I came upon another lode of blues grail on Friday when I spotted the only two instances we have of Little Walter singing on film. Somehow it escaped my attention when it first appeared a few years ago, but that was the case for several of the other Little Walter fanatics among my friends, so maybe it’s new to you too. Notwithstanding his seminal influence on modern blues harmonica playing, it was long a source of frustration that there was nothing to see of Little Walter in action. But over the past decade, excerpts from American Folk Blues Festival tours began appearing on DVD, and later volumes in the series finally gave us a glimpse of Walter as he backed Koko Taylor on “Wang Dang Doodle” and Hound Dog Taylor on “Wild About You Baby.”
Marion Walter Jacobs, who was born in Marksville, Lousiana in 1930, is arguably the most creative musician in blues history. By cupping the harmonica over a microphone and developing a linear melodic conception that had more in common with jazz saxophone playing than with the unamplified, staccato effects of pre-WWII blues harp, Walter became a leading figure in the transformation of blues from a country to an urban idiom. His stunningly innovative use of amplification, reverb, echo and other sound techniques influenced both blues and rock musicians in the fifties and sixties, and he remains an awe-inspiring model for blues harp players to the present day.
Little Walter made his early mark as a teenager working with Muddy Waters and Jimmy Rogers in the late ‘40’s and early 50’s, and in 1952, his instrumental “Juke” became a breakthrough number one R&B hit. Its success motivated him to leave Muddy and begin fronting a trio known as The Aces, which he renamed The Jukes; the group included guitarists Louis and Dave Myers, and drummer Fred Below. On the strength of “Juke’s” chart success, Walter became the first Chicago bluesman to headline the Apollo Theater, which he did for a week beginning October 24, 1952. Duke Hampton’s big band and H-Bomb Ferguson’s jump blues outfit were also on the bill, but Walter’s four-piece unit astonished the crowd with what the Apollo emcee called “ a new style of music.”
New York’s black weekly, The Amsterdam News, was impressed too. “When one listens to ‘Juke’ he is struck by the unique sound, for never before has an expert harmonica been blended with more standard instruments…and never before has this particular combination of tones been heard…This is a driving, fast-moving, exciting combination.”

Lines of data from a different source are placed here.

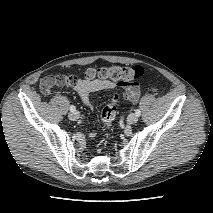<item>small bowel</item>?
Masks as SVG:
<instances>
[{"label": "small bowel", "instance_id": "small-bowel-1", "mask_svg": "<svg viewBox=\"0 0 213 213\" xmlns=\"http://www.w3.org/2000/svg\"><path fill=\"white\" fill-rule=\"evenodd\" d=\"M70 86L72 87L81 98L85 106L90 107L89 98L91 94L103 90H111L116 87V83L110 80H102L97 78H86V79H74L71 83H59L55 80V76L45 77L40 84V88L43 94L48 95L51 93L55 86ZM131 96L125 97L129 102L135 103L140 95L138 87L130 89ZM95 134L91 133L90 137H94Z\"/></svg>", "mask_w": 213, "mask_h": 213}]
</instances>
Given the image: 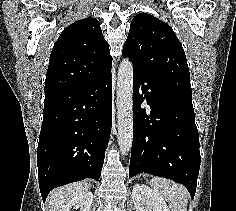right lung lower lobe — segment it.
<instances>
[{
    "label": "right lung lower lobe",
    "instance_id": "obj_1",
    "mask_svg": "<svg viewBox=\"0 0 236 211\" xmlns=\"http://www.w3.org/2000/svg\"><path fill=\"white\" fill-rule=\"evenodd\" d=\"M111 72L83 87L45 95L37 166L43 201L56 187L99 180L111 132Z\"/></svg>",
    "mask_w": 236,
    "mask_h": 211
}]
</instances>
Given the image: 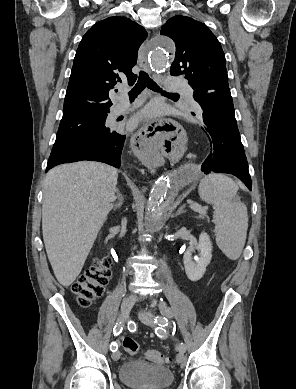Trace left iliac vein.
Returning a JSON list of instances; mask_svg holds the SVG:
<instances>
[{
    "label": "left iliac vein",
    "instance_id": "1",
    "mask_svg": "<svg viewBox=\"0 0 296 389\" xmlns=\"http://www.w3.org/2000/svg\"><path fill=\"white\" fill-rule=\"evenodd\" d=\"M139 319L146 325L154 326V315L149 311H143L139 314ZM185 360L184 352L180 351L176 355L177 363L181 364Z\"/></svg>",
    "mask_w": 296,
    "mask_h": 389
}]
</instances>
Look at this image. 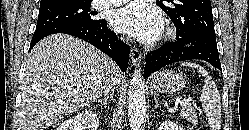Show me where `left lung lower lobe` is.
<instances>
[{
	"instance_id": "left-lung-lower-lobe-1",
	"label": "left lung lower lobe",
	"mask_w": 249,
	"mask_h": 130,
	"mask_svg": "<svg viewBox=\"0 0 249 130\" xmlns=\"http://www.w3.org/2000/svg\"><path fill=\"white\" fill-rule=\"evenodd\" d=\"M194 59L205 60L222 71L216 38L202 33H193L186 36L177 35L174 42L166 43L148 53L144 78L169 64Z\"/></svg>"
}]
</instances>
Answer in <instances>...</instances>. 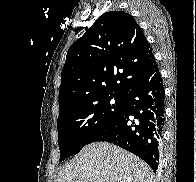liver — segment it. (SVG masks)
I'll use <instances>...</instances> for the list:
<instances>
[{
    "label": "liver",
    "mask_w": 196,
    "mask_h": 182,
    "mask_svg": "<svg viewBox=\"0 0 196 182\" xmlns=\"http://www.w3.org/2000/svg\"><path fill=\"white\" fill-rule=\"evenodd\" d=\"M56 182H153L150 167L106 142L91 143L67 163Z\"/></svg>",
    "instance_id": "1"
}]
</instances>
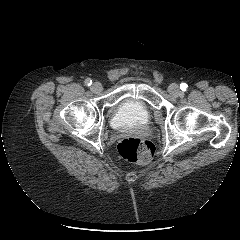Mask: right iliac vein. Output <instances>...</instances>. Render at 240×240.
I'll use <instances>...</instances> for the list:
<instances>
[{
  "instance_id": "1",
  "label": "right iliac vein",
  "mask_w": 240,
  "mask_h": 240,
  "mask_svg": "<svg viewBox=\"0 0 240 240\" xmlns=\"http://www.w3.org/2000/svg\"><path fill=\"white\" fill-rule=\"evenodd\" d=\"M103 89L102 85L99 82H95L91 86V91L94 93H99Z\"/></svg>"
}]
</instances>
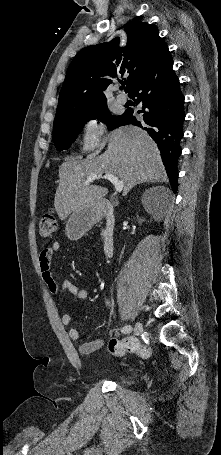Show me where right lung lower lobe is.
I'll return each mask as SVG.
<instances>
[{
	"instance_id": "98d812e1",
	"label": "right lung lower lobe",
	"mask_w": 221,
	"mask_h": 455,
	"mask_svg": "<svg viewBox=\"0 0 221 455\" xmlns=\"http://www.w3.org/2000/svg\"><path fill=\"white\" fill-rule=\"evenodd\" d=\"M173 60L168 49L134 85L130 97H138L142 103L141 121L132 116L133 110L127 109L119 125L132 123L146 130L157 143L161 152L171 187H178L177 161L181 155V139L185 121L184 96L179 88V79L172 69ZM118 125V126H119Z\"/></svg>"
}]
</instances>
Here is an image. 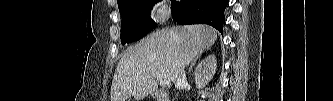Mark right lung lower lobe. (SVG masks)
Segmentation results:
<instances>
[{"instance_id":"obj_1","label":"right lung lower lobe","mask_w":333,"mask_h":101,"mask_svg":"<svg viewBox=\"0 0 333 101\" xmlns=\"http://www.w3.org/2000/svg\"><path fill=\"white\" fill-rule=\"evenodd\" d=\"M227 4L228 0H173L171 10L179 24H208L223 33Z\"/></svg>"}]
</instances>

Walter enjoyed success throughout the Fifties with a total of eight top-ten R&B hits, and altogether made about 100 masters and 25 alternate takes for Chess Records between 1952 and ’67. He continued to play on most of Muddy’s sessions in the ’50’s, and made an indelible impression on dates with Johnny Shines, Jimmy Rogers, John Brim, Otis Rush, Memphis Minnie, and others. But alcoholism and a pugnacity fired by his short temper began taking their toll on his health, his bookings, and the quality of his playing by the early 60’s. For the last several years of his life, Walter scuffled from one low-paying gig to another on Chicago’s South Side and did a limited amount of touring. But he went overseas with the American Folk Blues Fest in 1964, and then again in ’67.

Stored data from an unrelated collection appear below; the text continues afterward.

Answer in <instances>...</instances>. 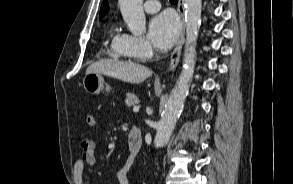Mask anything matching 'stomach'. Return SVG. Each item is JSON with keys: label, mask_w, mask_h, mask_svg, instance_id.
<instances>
[{"label": "stomach", "mask_w": 293, "mask_h": 184, "mask_svg": "<svg viewBox=\"0 0 293 184\" xmlns=\"http://www.w3.org/2000/svg\"><path fill=\"white\" fill-rule=\"evenodd\" d=\"M84 89L90 94H99L101 91L105 90L109 92L111 90L110 85H108L102 74L100 73H89L83 79Z\"/></svg>", "instance_id": "1"}]
</instances>
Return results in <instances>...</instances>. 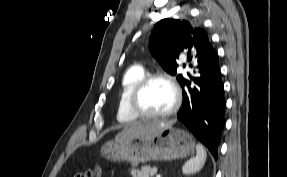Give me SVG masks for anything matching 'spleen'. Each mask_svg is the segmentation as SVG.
Returning <instances> with one entry per match:
<instances>
[{
    "label": "spleen",
    "mask_w": 287,
    "mask_h": 177,
    "mask_svg": "<svg viewBox=\"0 0 287 177\" xmlns=\"http://www.w3.org/2000/svg\"><path fill=\"white\" fill-rule=\"evenodd\" d=\"M206 158L207 154L204 147L201 144H197L196 157L191 158L184 164L182 167L183 174H193L200 171L206 162Z\"/></svg>",
    "instance_id": "spleen-1"
}]
</instances>
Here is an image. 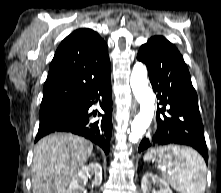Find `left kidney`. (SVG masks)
Segmentation results:
<instances>
[{"label": "left kidney", "instance_id": "1", "mask_svg": "<svg viewBox=\"0 0 221 193\" xmlns=\"http://www.w3.org/2000/svg\"><path fill=\"white\" fill-rule=\"evenodd\" d=\"M152 184H157L160 189L158 191L151 190ZM141 189L143 193H173L166 181L150 172L144 174L141 181Z\"/></svg>", "mask_w": 221, "mask_h": 193}]
</instances>
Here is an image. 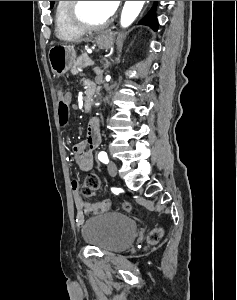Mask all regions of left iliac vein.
<instances>
[{"mask_svg":"<svg viewBox=\"0 0 237 300\" xmlns=\"http://www.w3.org/2000/svg\"><path fill=\"white\" fill-rule=\"evenodd\" d=\"M108 172L112 177L117 175V165L112 161L108 163Z\"/></svg>","mask_w":237,"mask_h":300,"instance_id":"1","label":"left iliac vein"}]
</instances>
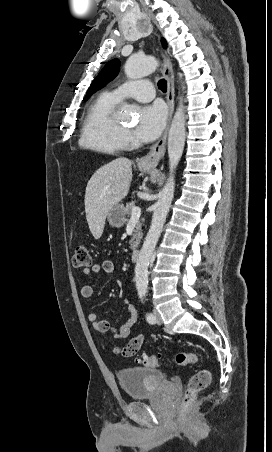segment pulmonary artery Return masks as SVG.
<instances>
[{
    "label": "pulmonary artery",
    "instance_id": "1",
    "mask_svg": "<svg viewBox=\"0 0 272 452\" xmlns=\"http://www.w3.org/2000/svg\"><path fill=\"white\" fill-rule=\"evenodd\" d=\"M110 94L118 101L132 98L139 102H148L154 98V89L151 82L138 80L121 84L112 89Z\"/></svg>",
    "mask_w": 272,
    "mask_h": 452
}]
</instances>
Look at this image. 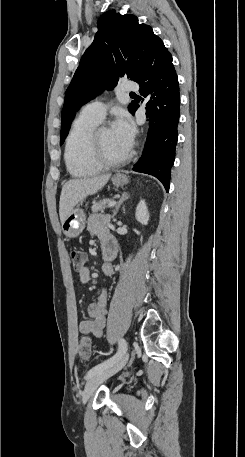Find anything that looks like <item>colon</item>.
I'll return each mask as SVG.
<instances>
[{
  "label": "colon",
  "mask_w": 245,
  "mask_h": 457,
  "mask_svg": "<svg viewBox=\"0 0 245 457\" xmlns=\"http://www.w3.org/2000/svg\"><path fill=\"white\" fill-rule=\"evenodd\" d=\"M70 261L72 263L73 268L76 271H80L85 264L86 261V255L83 251L72 248L68 252ZM77 353L80 356L81 359L87 360L91 356V340L87 336H81L79 337L77 341Z\"/></svg>",
  "instance_id": "colon-1"
}]
</instances>
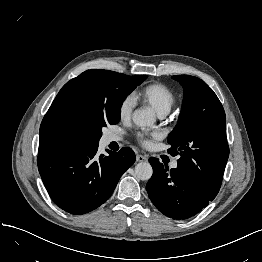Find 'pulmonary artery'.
Returning <instances> with one entry per match:
<instances>
[{"label": "pulmonary artery", "mask_w": 262, "mask_h": 262, "mask_svg": "<svg viewBox=\"0 0 262 262\" xmlns=\"http://www.w3.org/2000/svg\"><path fill=\"white\" fill-rule=\"evenodd\" d=\"M166 114H160V117H164ZM120 140V138H119V136H117V135H115V134H109L108 135V141L109 142H117V141H119ZM171 167L172 168H176L177 167V162L176 161H173L172 163H171Z\"/></svg>", "instance_id": "pulmonary-artery-1"}]
</instances>
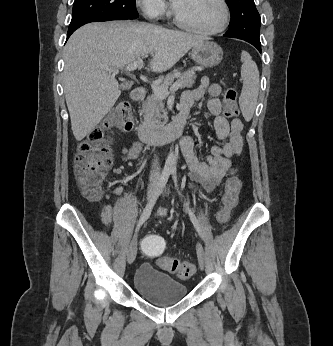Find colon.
I'll return each instance as SVG.
<instances>
[{"mask_svg":"<svg viewBox=\"0 0 333 346\" xmlns=\"http://www.w3.org/2000/svg\"><path fill=\"white\" fill-rule=\"evenodd\" d=\"M224 113L227 117L238 114L237 91L229 87L224 93ZM133 128L132 110L127 101H120L107 118L105 129H116L128 132ZM113 162L111 144L103 130L91 132L86 141L79 144L74 160L75 177L78 187L84 197L97 202L102 197V185L106 172ZM241 180L232 172L226 180L222 197V208L217 214V220L225 223L229 220L231 211L237 206ZM162 233H147L142 235L140 250L143 256H165V240ZM157 265L166 271L187 279L195 273L194 264L173 257H161Z\"/></svg>","mask_w":333,"mask_h":346,"instance_id":"obj_1","label":"colon"}]
</instances>
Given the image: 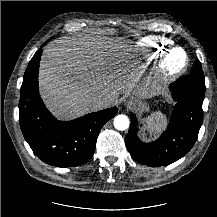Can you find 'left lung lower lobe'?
Returning a JSON list of instances; mask_svg holds the SVG:
<instances>
[{
  "label": "left lung lower lobe",
  "instance_id": "obj_1",
  "mask_svg": "<svg viewBox=\"0 0 217 217\" xmlns=\"http://www.w3.org/2000/svg\"><path fill=\"white\" fill-rule=\"evenodd\" d=\"M172 96L176 102L167 130L151 143H143L137 137V120L131 114V125L125 139L131 156L147 166L171 164L193 147L202 125L205 86L190 75L183 76L171 84Z\"/></svg>",
  "mask_w": 217,
  "mask_h": 217
}]
</instances>
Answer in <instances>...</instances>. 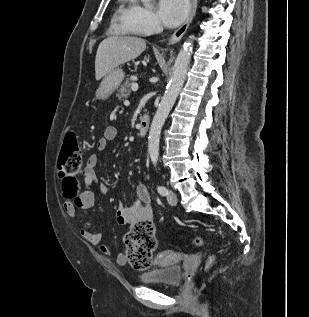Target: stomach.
<instances>
[{
	"mask_svg": "<svg viewBox=\"0 0 309 317\" xmlns=\"http://www.w3.org/2000/svg\"><path fill=\"white\" fill-rule=\"evenodd\" d=\"M124 77L125 74L121 69L111 71L101 82L96 91V97L102 100L107 99L119 87Z\"/></svg>",
	"mask_w": 309,
	"mask_h": 317,
	"instance_id": "1",
	"label": "stomach"
}]
</instances>
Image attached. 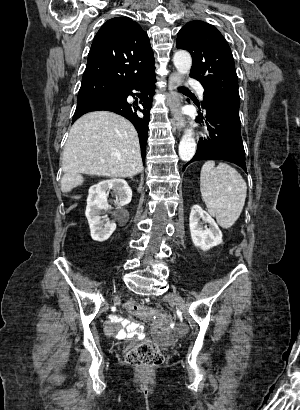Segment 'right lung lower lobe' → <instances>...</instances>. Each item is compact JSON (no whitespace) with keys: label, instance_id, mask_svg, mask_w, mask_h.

The fest was named for an aggregation of blues and gospel greats who began making annual tours of Europe in 1962. Willie Dixon put the packages together by arrangement with Horst Lippman and Fritz Rau, who booked the fest in Scandinavia, Great Britain, and Europe. The fest boasted a veritable who’s who of blues masters, ranging from Delta blues legends Son House, Skip James and Bukka White to Chicago kingpins Muddy Waters, Howlin’ Wolf, Sonny Boy Williamson, Otis Rush, and Buddy Guy, to a potpourri that included to T-Bone Walker, Lightnin’ Hopkins, Sonny Terry & Brownie McGhee, Matt Murphy, and Sister Rosetta Tharpe.

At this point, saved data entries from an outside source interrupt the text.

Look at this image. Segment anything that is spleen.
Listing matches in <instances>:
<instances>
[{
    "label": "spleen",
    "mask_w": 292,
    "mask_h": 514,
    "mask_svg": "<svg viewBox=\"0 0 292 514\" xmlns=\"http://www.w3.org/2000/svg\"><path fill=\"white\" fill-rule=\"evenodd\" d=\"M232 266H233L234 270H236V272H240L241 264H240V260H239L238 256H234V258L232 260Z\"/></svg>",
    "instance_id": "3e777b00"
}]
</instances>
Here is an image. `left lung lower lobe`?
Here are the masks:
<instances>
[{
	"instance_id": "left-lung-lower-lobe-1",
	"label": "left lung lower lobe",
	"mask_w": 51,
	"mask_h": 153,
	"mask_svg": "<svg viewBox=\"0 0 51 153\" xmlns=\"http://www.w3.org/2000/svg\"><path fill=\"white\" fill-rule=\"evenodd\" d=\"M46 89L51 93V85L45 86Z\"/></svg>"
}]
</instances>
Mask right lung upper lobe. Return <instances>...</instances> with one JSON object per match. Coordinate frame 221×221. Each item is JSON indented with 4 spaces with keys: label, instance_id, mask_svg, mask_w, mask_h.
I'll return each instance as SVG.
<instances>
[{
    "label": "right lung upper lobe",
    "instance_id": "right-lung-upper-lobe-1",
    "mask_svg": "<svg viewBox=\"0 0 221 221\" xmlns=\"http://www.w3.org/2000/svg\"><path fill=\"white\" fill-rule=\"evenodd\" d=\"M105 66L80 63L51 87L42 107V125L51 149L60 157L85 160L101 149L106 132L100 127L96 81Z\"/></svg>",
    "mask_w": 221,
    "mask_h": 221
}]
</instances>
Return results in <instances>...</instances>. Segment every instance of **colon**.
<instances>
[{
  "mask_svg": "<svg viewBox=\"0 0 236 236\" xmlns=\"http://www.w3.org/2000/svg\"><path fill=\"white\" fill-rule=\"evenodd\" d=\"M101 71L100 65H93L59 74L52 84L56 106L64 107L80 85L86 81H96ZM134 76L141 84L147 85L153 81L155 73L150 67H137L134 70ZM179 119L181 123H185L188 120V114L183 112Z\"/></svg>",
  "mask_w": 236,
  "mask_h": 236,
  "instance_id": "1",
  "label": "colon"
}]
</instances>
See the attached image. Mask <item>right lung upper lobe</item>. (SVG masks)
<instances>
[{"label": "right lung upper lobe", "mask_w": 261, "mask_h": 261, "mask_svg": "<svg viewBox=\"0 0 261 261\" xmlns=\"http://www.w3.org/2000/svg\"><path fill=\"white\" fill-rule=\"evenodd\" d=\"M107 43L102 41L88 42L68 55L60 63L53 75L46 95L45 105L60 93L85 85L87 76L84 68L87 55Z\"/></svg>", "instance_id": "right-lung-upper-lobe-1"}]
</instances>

Jacobs is the subject of an impressively researched and richly detailed biography by Tony Glover, Scott Dirks, and Ward Gaines entitled Blues With a Feeling. It includes an account of Walter’s 1967 tour, and notes that, sadly consistent with the bad luck and missed opportunities that befell him in the Sixties, he wasn’t able to use his standard amplifier and microphone set-up on the tour. His sidemen were less than ideal too, particularly Hound Dog Taylor, who lacked the sophisticated chordal technique of Louis Myers, Robert Jr, Lockwood, and Luther Tucker, guitarists who’d backed Walter on his Chess sessions.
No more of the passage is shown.